MAKASSAR, BERITA-SULSEL.COM — Pemerintah Provinsi Sulawesi Selatan (Pemprov Sulsel) meraih predikat sangat baik dalam Penilaian Indeks Tata Kelola Pengadaan (ITKP) Tahun 2025 yang dirilis oleh Lembaga Kebijakan Pengadaan Barang/Jasa Pemerintah (LKPP) RI melalui laman resmi https://siukpbj.lkpp.go.id/itkp.
Berdasarkan hasil penilaian tersebut, Pemprov Sulsel mencatatkan total nilai pembobotan 91,00, menempatkannya sebagai salah satu pemerintah daerah dengan tata kelola pengadaan barang dan jasa yang dinilai optimal dan akuntabel.
Gubernur Sulawesi Selatan, Andi Sudirman Sulaiman, menyampaikan rasa syukur atas capaian tersebut dan mengapresiasi kinerja Biro Pengadaan Barang/Jasa (PBJ) serta seluruh Organisasi Perangkat Daerah (OPD) di lingkup Pemprov Sulsel.
“Alhamdulillah, Penilaian Indeks Tata Kelola Pengadaan meraih predikat sangat baik dari Lembaga Kebijakan Pengadaan Barang/Jasa RI. Ini adalah hasil kerja bersama Biro PBJ dan seluruh OPD,” ujar Andi Sudirman, Jumat (23/1/2026).

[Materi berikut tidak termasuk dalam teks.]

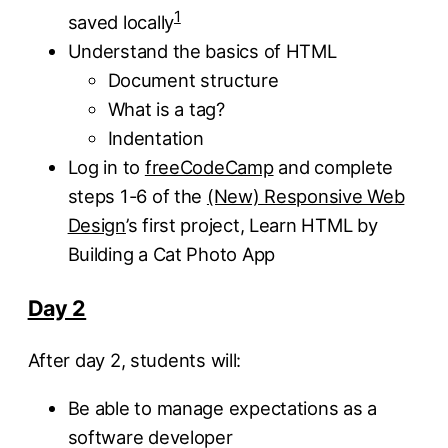
1
saved locally
Understand the basics of HTML
Document structure
What is a tag?
Indentation
Log in to
freeCodeCamp
and complete
steps 1-6 of the
(New) Responsive Web
Design
’s first project, Learn HTML by
Building a Cat Photo App
Day 2
After day 2, students will:
Be able to manage expectations as a
software developer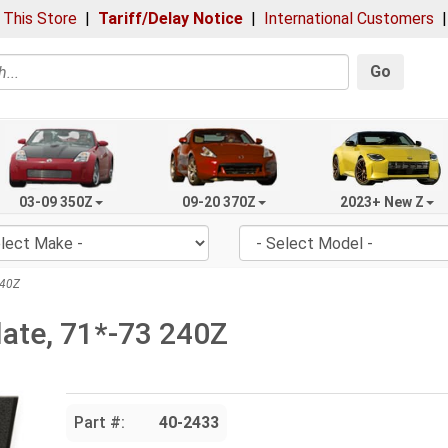
 This Store
|
Tariff/Delay Notice
|
International Customers
Go
03-09 350Z
09-20 370Z
2023+ New Z
240Z
late, 71*-73 240Z
Part #:
40-2433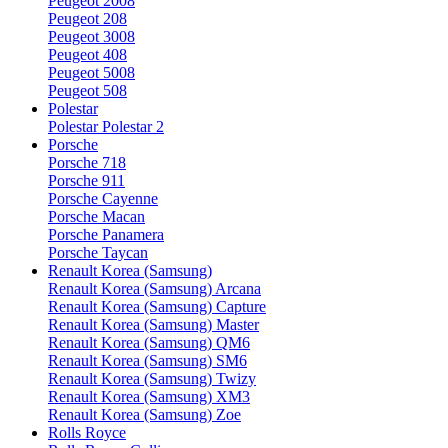
Peugeot 2008
Peugeot 208
Peugeot 3008
Peugeot 408
Peugeot 5008
Peugeot 508
Polestar
Polestar Polestar 2
Porsche
Porsche 718
Porsche 911
Porsche Cayenne
Porsche Macan
Porsche Panamera
Porsche Taycan
Renault Korea (Samsung)
Renault Korea (Samsung) Arcana
Renault Korea (Samsung) Capture
Renault Korea (Samsung) Master
Renault Korea (Samsung) QM6
Renault Korea (Samsung) SM6
Renault Korea (Samsung) Twizy
Renault Korea (Samsung) XM3
Renault Korea (Samsung) Zoe
Rolls Royce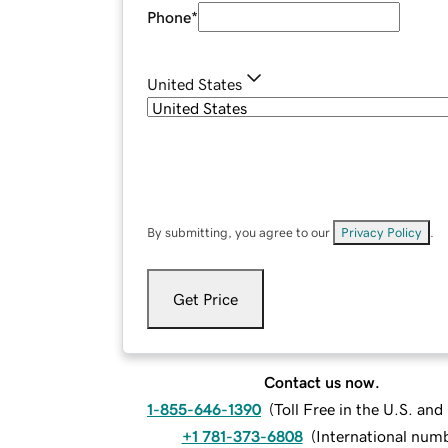
Phone
*
United States
By submitting, you agree to our
Privacy Policy
.
Get Price
Contact us now.
1-855-646-1390
(
Toll Free in the U.S. an
+1 781-373-6808
(
International num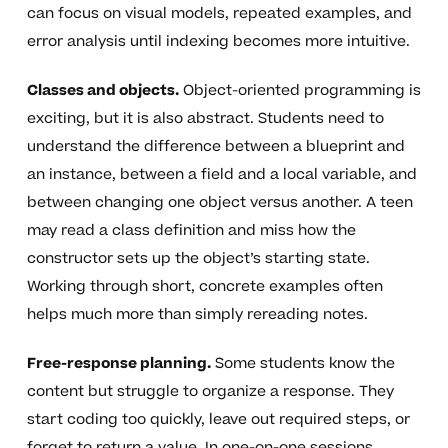
can focus on visual models, repeated examples, and
error analysis until indexing becomes more intuitive.
Classes and objects.
Object-oriented programming is
exciting, but it is also abstract. Students need to
understand the difference between a blueprint and
an instance, between a field and a local variable, and
between changing one object versus another. A teen
may read a class definition and miss how the
constructor sets up the object’s starting state.
Working through short, concrete examples often
helps much more than simply rereading notes.
Free-response planning.
Some students know the
content but struggle to organize a response. They
start coding too quickly, leave out required steps, or
forget to return a value. In one-on-one sessions,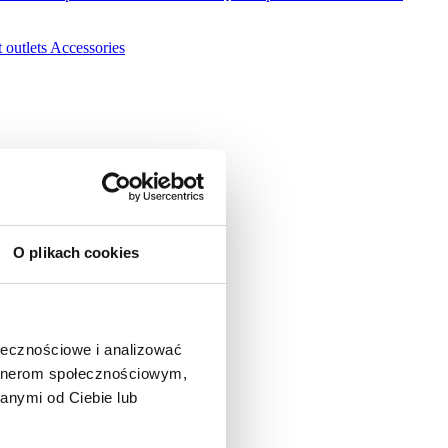
 outlets
Accessories
O plikach cookies
ołecznościowe i analizować
artnerom społecznościowym,
anymi od Ciebie lub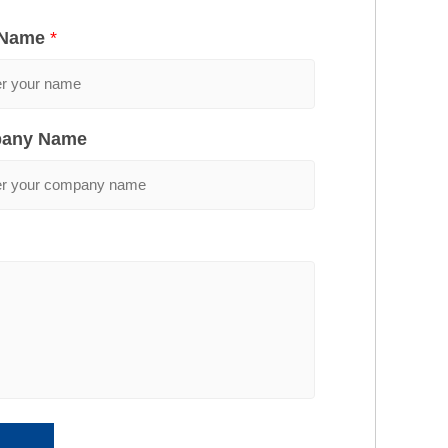
 Name
*
any Name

Ia menjelaskan, predikat sangat baik tersebut didasarkan pada tiga domain utama penilaian, yang menjadi indikator penting dalam menilai kualitas tata kelola pengadaan pemerintah daerah.
Ketiga domain tersebut meliputi pemanfaatan sistem pengadaan, kualifikasi dan kompetensi sumber daya manusia (SDM) pengadaan barang/jasa, serta tingkat kematangan Unit Kerja Pengadaan Barang/Jasa (UKPBJ).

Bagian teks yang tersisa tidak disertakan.